The virus destroyed her lungs in such a way that six weeks with the most aggressive life support team, ECMO, could not save her, she said.

Marcus Irons said he is now struggling to financially support his two youngest children, ages 12 and 15. “No one should have to go through what we are going through,” he said.

In Massachusetts, Mike “Flynnie” Flynn, 43, supervised transportation and laundry services at North Shore Medical Center, a hospital in Salem. He and his wife were also raising young children, ages eight, 10, and 11.

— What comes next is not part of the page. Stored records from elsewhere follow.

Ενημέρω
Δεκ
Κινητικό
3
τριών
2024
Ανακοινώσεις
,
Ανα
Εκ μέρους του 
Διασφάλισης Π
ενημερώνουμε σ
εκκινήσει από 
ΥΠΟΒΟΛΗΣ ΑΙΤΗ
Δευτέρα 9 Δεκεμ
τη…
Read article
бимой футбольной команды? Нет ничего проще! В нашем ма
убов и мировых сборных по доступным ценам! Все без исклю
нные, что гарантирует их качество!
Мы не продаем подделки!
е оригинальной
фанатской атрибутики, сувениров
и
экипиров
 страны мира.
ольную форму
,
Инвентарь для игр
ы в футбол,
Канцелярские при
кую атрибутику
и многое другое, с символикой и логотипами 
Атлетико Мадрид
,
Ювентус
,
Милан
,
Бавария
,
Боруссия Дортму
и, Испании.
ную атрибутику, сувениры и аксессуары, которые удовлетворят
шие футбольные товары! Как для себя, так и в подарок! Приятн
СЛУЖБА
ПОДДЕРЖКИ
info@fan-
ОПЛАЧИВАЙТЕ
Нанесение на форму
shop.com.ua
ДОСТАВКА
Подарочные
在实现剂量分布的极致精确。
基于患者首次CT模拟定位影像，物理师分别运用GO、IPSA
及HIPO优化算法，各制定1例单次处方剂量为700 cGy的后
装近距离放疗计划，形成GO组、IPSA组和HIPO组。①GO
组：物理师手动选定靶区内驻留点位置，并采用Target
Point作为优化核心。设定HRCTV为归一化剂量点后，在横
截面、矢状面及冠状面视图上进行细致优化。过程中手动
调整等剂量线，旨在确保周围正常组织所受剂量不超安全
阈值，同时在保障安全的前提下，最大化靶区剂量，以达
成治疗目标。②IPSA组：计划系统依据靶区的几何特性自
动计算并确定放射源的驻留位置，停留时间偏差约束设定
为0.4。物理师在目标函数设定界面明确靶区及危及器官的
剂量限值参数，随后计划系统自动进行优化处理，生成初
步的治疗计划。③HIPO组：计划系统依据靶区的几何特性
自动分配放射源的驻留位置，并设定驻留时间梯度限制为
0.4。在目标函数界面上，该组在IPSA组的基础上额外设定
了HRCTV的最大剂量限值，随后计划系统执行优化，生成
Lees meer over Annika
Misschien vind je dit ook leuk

Flynn, who shone at father-daughter dances, fell ill in late November and died on December 8. He suffered a heart attack at home on the couch, according to his father, Paul Flynn. A spokesman for the hospital said he had full access to PPE and free tests on site.

Since the early months of the pandemic, more than 70 reporters from The Guardian and KHN have examined numerous sources of government and public data, interviewed the afflicted, and spoken with healthcare experts to build a tally.

The total number includes deaths identified by unions, obituaries and the media and in online publications of the bereaved, as well as by relatives of the deceased. The previous total announced by The Guardian and KHN was approximately 1,450 health worker deaths. The new number reflects the inclusion of data reported by nursing homes and health facilities to the federal and state governments. These deaths include the names of the facilities but not the names of the workers. Reporters checked each record to make sure the deaths didn’t show up in the database twice.

The count has been widely cited by other outlets, as well as by members of Congress.

The representative Norma Torres from California referred to the data citing need for a pending bill that would provide compensation to the families of healthcare workers who died or suffered long-term disabilities from Covid-19.

Sen. Ron Wyden of Oregon referenced the recount at a Senate finance committee hearing on the medical supply chain. “The fact is,” he said, “the PPE shortage has put our doctors, nurses and caregivers in grave danger.”